*** Records for processing ***
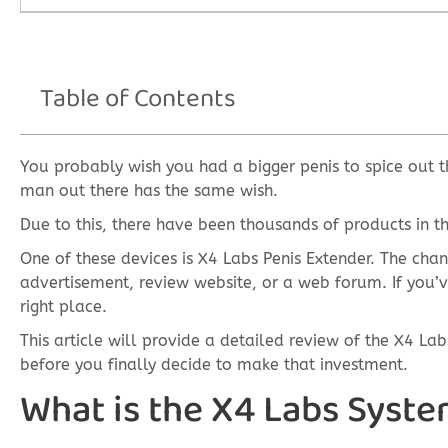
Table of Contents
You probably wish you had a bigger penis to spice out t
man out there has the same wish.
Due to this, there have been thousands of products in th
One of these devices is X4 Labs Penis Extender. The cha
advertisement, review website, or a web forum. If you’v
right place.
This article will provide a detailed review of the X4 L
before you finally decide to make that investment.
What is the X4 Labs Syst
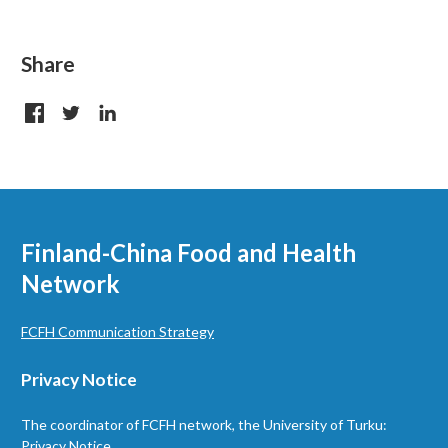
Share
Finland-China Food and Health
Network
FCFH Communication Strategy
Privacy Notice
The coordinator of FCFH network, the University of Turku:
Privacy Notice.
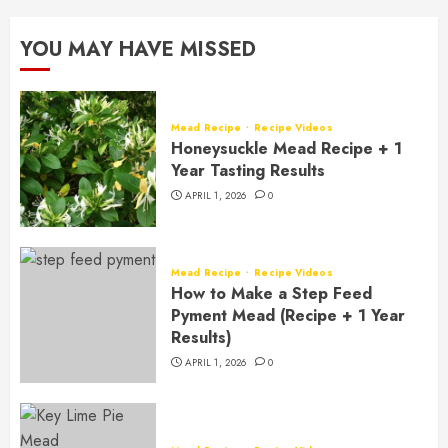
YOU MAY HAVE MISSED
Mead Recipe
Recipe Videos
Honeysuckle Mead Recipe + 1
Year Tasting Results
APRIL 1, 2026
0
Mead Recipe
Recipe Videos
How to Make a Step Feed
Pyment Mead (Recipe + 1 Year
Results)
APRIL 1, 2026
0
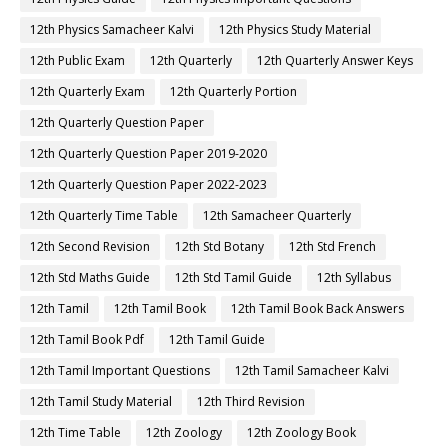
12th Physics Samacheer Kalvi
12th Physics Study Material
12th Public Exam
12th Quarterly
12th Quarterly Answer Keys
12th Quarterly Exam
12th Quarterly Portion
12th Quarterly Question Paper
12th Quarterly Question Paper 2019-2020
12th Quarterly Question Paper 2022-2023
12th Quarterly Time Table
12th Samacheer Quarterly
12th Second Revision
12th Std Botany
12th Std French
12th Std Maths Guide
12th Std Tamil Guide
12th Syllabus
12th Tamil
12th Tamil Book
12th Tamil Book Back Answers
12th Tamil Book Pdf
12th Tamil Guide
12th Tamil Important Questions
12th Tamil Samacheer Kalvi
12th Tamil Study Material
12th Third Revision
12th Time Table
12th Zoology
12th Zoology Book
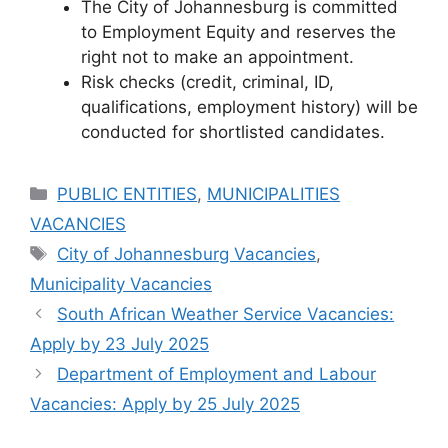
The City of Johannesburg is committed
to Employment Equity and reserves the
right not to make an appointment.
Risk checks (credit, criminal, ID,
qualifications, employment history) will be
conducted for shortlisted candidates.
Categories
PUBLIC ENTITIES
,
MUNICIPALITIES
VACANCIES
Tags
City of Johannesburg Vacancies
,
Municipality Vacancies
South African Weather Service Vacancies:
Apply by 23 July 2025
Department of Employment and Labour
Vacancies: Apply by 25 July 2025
*** End of Records for processing ***
*** Records for processing ***
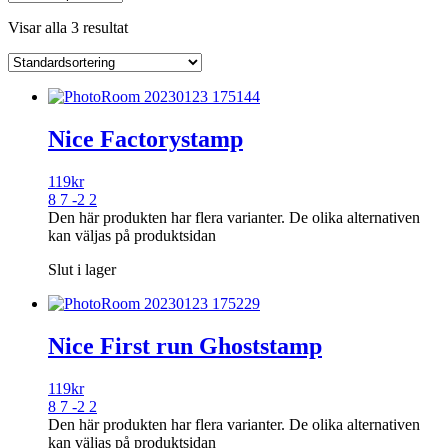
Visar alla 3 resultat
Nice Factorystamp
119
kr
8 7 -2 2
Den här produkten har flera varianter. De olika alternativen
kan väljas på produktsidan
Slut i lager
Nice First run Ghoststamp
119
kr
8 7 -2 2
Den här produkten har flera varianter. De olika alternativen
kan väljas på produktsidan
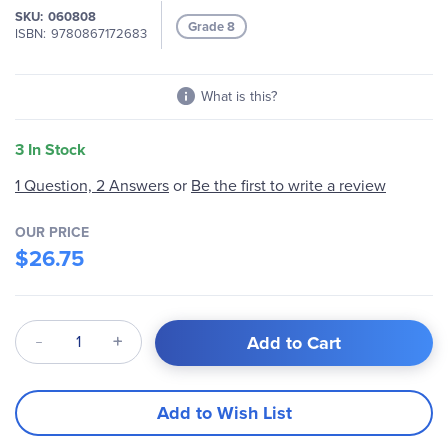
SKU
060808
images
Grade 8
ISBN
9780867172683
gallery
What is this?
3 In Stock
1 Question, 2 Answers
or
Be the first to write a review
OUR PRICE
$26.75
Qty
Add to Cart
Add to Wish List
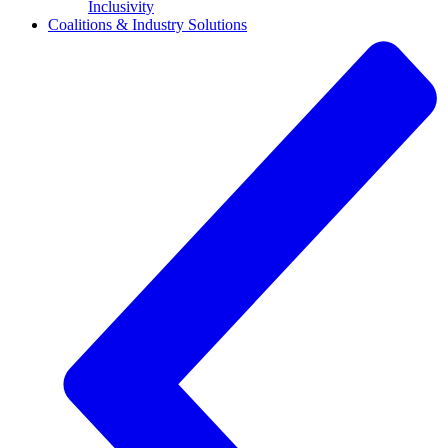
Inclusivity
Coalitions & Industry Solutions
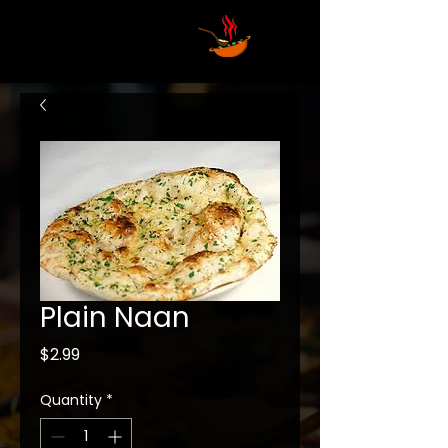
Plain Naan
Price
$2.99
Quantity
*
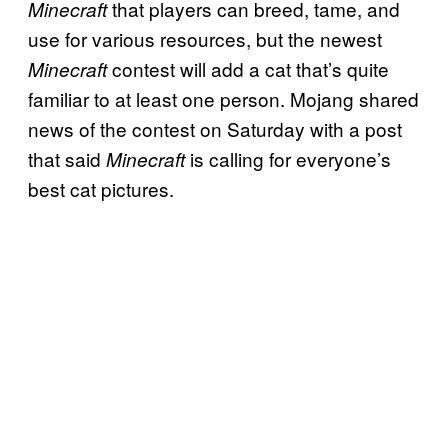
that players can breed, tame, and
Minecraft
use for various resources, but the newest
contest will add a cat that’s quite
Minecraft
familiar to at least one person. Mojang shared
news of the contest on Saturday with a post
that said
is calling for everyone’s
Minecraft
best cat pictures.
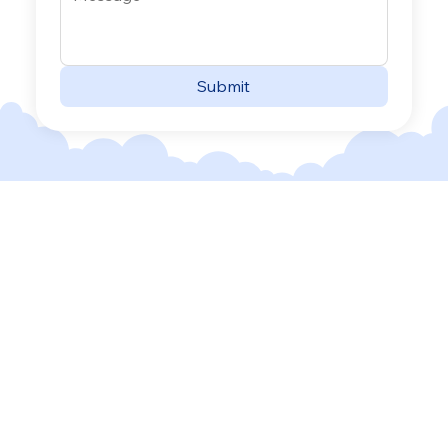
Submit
*** End of Records for processing ***
*** Records for processing ***
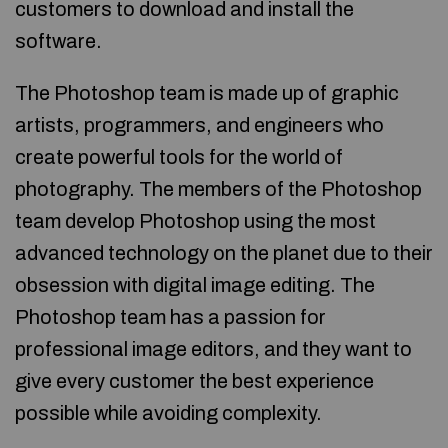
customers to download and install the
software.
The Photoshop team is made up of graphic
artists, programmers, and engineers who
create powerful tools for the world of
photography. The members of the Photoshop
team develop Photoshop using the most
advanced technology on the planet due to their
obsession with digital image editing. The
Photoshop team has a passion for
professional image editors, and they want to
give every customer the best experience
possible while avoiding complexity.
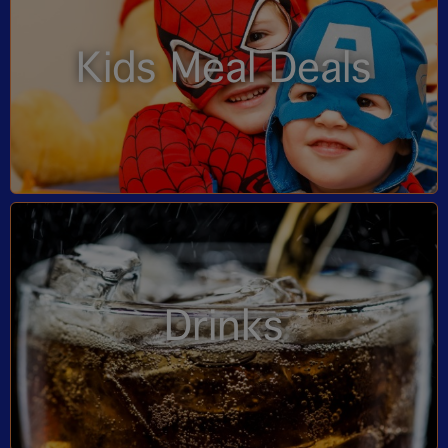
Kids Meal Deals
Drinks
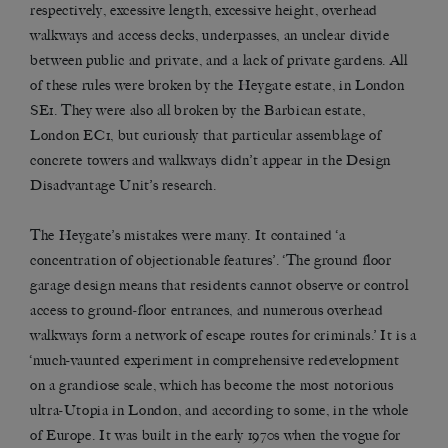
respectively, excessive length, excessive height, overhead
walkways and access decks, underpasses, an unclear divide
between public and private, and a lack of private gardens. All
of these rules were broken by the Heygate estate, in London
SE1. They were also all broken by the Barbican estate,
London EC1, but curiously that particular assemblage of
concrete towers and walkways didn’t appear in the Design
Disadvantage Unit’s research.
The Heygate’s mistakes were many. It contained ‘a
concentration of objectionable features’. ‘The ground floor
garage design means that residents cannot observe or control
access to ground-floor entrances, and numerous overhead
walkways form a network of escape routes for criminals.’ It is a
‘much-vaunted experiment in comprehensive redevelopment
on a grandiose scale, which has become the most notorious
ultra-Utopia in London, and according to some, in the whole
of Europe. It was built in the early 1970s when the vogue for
*** End of Records for processing ***
■ **Exercise details**: The answer is the lines above from the one with "12th Second Revision" to the one with "Vacancies: Apply by 25 July 2025", set down exactly, with no pictures.

■ **Answer to this task**:
12th Second Revision
12th Std Botany
12th Std French
12th Std Maths Guide
12th Std Tamil Guide
12th Syllabus
12th Tamil
12th Tamil Book
12th Tamil Book Back Answers
12th Tamil Book Pdf
12th Tamil Guide
12th Tamil Important Questions
12th Tamil Samacheer Kalvi
12th Tamil Study Material
12th Third Revision
12th Time Table
12th Zoology
12th Zoology Book
The City of Johannesburg is committed
to Employment Equity and reserves the
right not to make an appointment.
Risk checks (credit, criminal, ID,
qualifications, employment history) will be
conducted for shortlisted candidates.
Categories
PUBLIC ENTITIES
,
MUNICIPALITIES
VACANCIES
Tags
City of Johannesburg Vacancies
,
Municipality Vacancies
South African Weather Service Vacancies:
Apply by 23 July 2025
Department of Employment and Labour
Vacancies: Apply by 25 July 2025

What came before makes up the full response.